ガバッと起きたムサシ、対照的にゆっくり上体を起こしたルーネ。二人が一念を見つけ、彼の笑顔を見た時、二人は負けたと理解した。…そして静かに笑い合った。笑い声に釣られてか、いつの間にか西側出入り口付近には、兵全員が集まっていた。イリーナ、メル、フロル、トロン、セドナ…。そこに人垣が別れ、アレクト、ミーナが現れた。
「あ、アレクトさん。約束守ってくださいね!」
「一念、お前あまり食べないのに食い意地だけは張っているな?」
「昔から食い意地張ってるヒーローは強いんですよ?」
「……どういう事だ??」
「しかし一念君、私達をどう倒したのだ?」
「あぁ、催眠術です」
「しかし、レジスト・スリープでっ――」
「あー、それそれ。……最初「もう効かない」って聞いてドキッとしたんですけど、対策しているのは睡眠系の魔法の対策だと思ったんですよ。だから、催眠魔法でなく、催眠術なら効くのが道理ですよね?」
「………………フフ、なるほどな。面白い解答だ、一念君」
「一念。つまり、最初から我々をすぐ倒せるのに、倒さなかったと?」
ムサシの拳に力が入る。
「いえ、俺もあの催眠術はあまり好きじゃないんです。セドナさんに使った時もこっちのケガを防ぐ為でしたしね。
んで、しばらく戦って気付いたんですよ。『あぁ、この二人を無傷で倒すのは催眠術しかない』ってね。だから使ったんですよ?」
「なんと! 我等を傷つけず倒すつもりだったというのか!?」
「え、味方傷つけてどうすんですか? 倒さなきゃならないのは敵なんでしょ?」
「まぁ、そうだが……」
「その味方を傷つけたら、その味方が倒すはずだった敵が他の味方を襲ってしまう可能性があるんですよ? これは損失だと思いませんか?」
胸を張る一念。珍しくも開いた口の塞がらないムサシ。感心するルーネ。
「まったく、馬鹿なのか壮大な考えなのかわからない男だな、お前は」
リッツにそう言われ、「なんだよー!」と返す一念に、誰もが希望を見出し、勝利の光を見た瞬間だった。
「さて、会議の続きに戻りたいところだが――」
アレクトが周りに呼び掛けを始めた時、ミーナがムサシに近寄り耳打ちをした。
「ムサシ良い事を思いついたわ♪」
「ミーナ殿下?」
「あの「罰」今回使っちゃおうかしら?」
「フッ、それが良いかもしれませんな」
「――なので、この後もう一度謁見の間で――」
「皆の者!!」
アレクトの説明をミーナがジャックし、アレクトの「罰」が始まった。
「ミ、ミーナ?」
「……先日、お兄様はある「失敗」をしてしまいました。
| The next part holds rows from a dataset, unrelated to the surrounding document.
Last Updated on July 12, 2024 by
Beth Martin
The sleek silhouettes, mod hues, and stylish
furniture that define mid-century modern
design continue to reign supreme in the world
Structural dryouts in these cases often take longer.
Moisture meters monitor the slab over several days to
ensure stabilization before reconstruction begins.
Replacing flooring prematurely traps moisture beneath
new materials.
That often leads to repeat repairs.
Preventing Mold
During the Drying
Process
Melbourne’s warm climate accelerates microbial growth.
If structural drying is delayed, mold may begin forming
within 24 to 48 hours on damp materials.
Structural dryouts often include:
それに伴う「罰」の決定権が今私にあります。……この会議。皆の交友を深め、お兄様への信頼を深める為に大広間を使い、「会食」として行いたいと思います!!」
「ミ、ミーナ!?今期にそんな予算などっ……」
「予算の事なら心配しなくても大丈夫です!! お兄様のお小遣いを向こう一年、半分にすればお釣りがきますっ、これが「罰」ですわ!!」
「なっ!?」
誰もが困惑していたが、一念だけが歓喜の声を上げた。
「やったぁ、飯だ飯!! おいリッツ、アレクトさんの奢りで会議しながら飯食えるってさ!!」
「……へっ! しゃああ、食うぞぉ!!」
「「「「……お、おぉおおお!!」」」」
一念が着火剤となり、リッツに飛び火する。それが大火となって、アレクトの財布を襲った。
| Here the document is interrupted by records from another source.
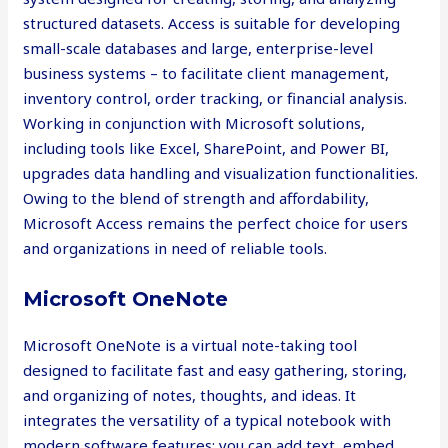
structured datasets. Access is suitable for developing
small-scale databases and large, enterprise-level
business systems – to facilitate client management,
inventory control, order tracking, or financial analysis.
Working in conjunction with Microsoft solutions,
including tools like Excel, SharePoint, and Power BI,
upgrades data handling and visualization functionalities.
Owing to the blend of strength and affordability,
Microsoft Access remains the perfect choice for users
and organizations in need of reliable tools.
Microsoft OneNote
Microsoft OneNote is a virtual note-taking tool
designed to facilitate fast and easy gathering, storing,
and organizing of notes, thoughts, and ideas. It
integrates the versatility of a typical notebook with
modern software features: you can add text, embed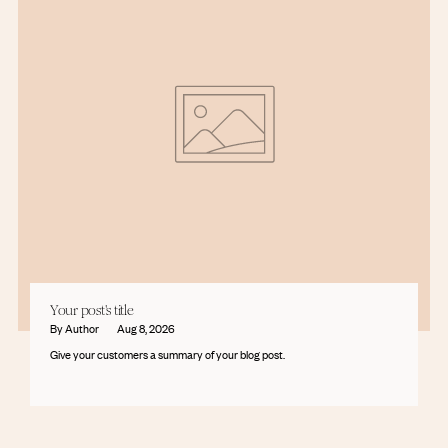
Your post's title
By Author
Aug 8, 2026
Give your customers a summary of your blog post.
対するアレクトは……、来月の取引でお小遣いを取り戻す事を心に誓った。
「ミーナさん良い仕事してるぅー!」
「ありがと一念、さっきはかっこよかったわよ♪」
「ありがとうございます!」
「あ、ルーネさん!」
「なんだい一念君?」
「あとで少し時間ありますか?」
「あぁ、構わないが?」
「准将殿!! ミーナ殿下の次はルーネ団長でありますか!?」
「ナビコフさん?! ちょ、そんなんじゃないですって!てゆーか、その「准将殿」ってのやめてください! 一念でいいです!」
「ハッハッハ、しかし、それでは下の者に示しが尽きません」
「俺は十七歳なの! 上とか下とか関係ないですって! こ、こうしましょ! 俺と同い年かそれ以上の人は「一念」! それ以下の人は「一念さん」! 年上で呼び捨てに抵抗がある人は「一念さん」! とにかく准将殿は勘弁してくれっ!!!」
『ルーネさん、では後ほどっ!』
『……フッ、わかったよ。一念君』
遠巻きで話を聞いていたパティが俯き、悩んでいる様子だった。
「どうしたパティ?」
「バディ……」
「……話なら聞くぞ?」
「……そ、その……と、年下の男性の口説き方を教えてくれっ!!」
「え、……えぇええ!? ま、まさか、准将……殿?」
もじもじとコクンと頷く妹は、バディの身贔屓無しでも美しかった。
反対側に位置していたイリーナ達は……。
「へっ、一念のやつやっぱ同い年だったな!」
「……私は一念さんでいい」
「一念さん……一念……一念さん……一念……一念さん……一念……やっぱり一念なんて呼べないよぅ!!」
この日、尉官の数人の女性の手により、「一念ファンクラブ」が結成された。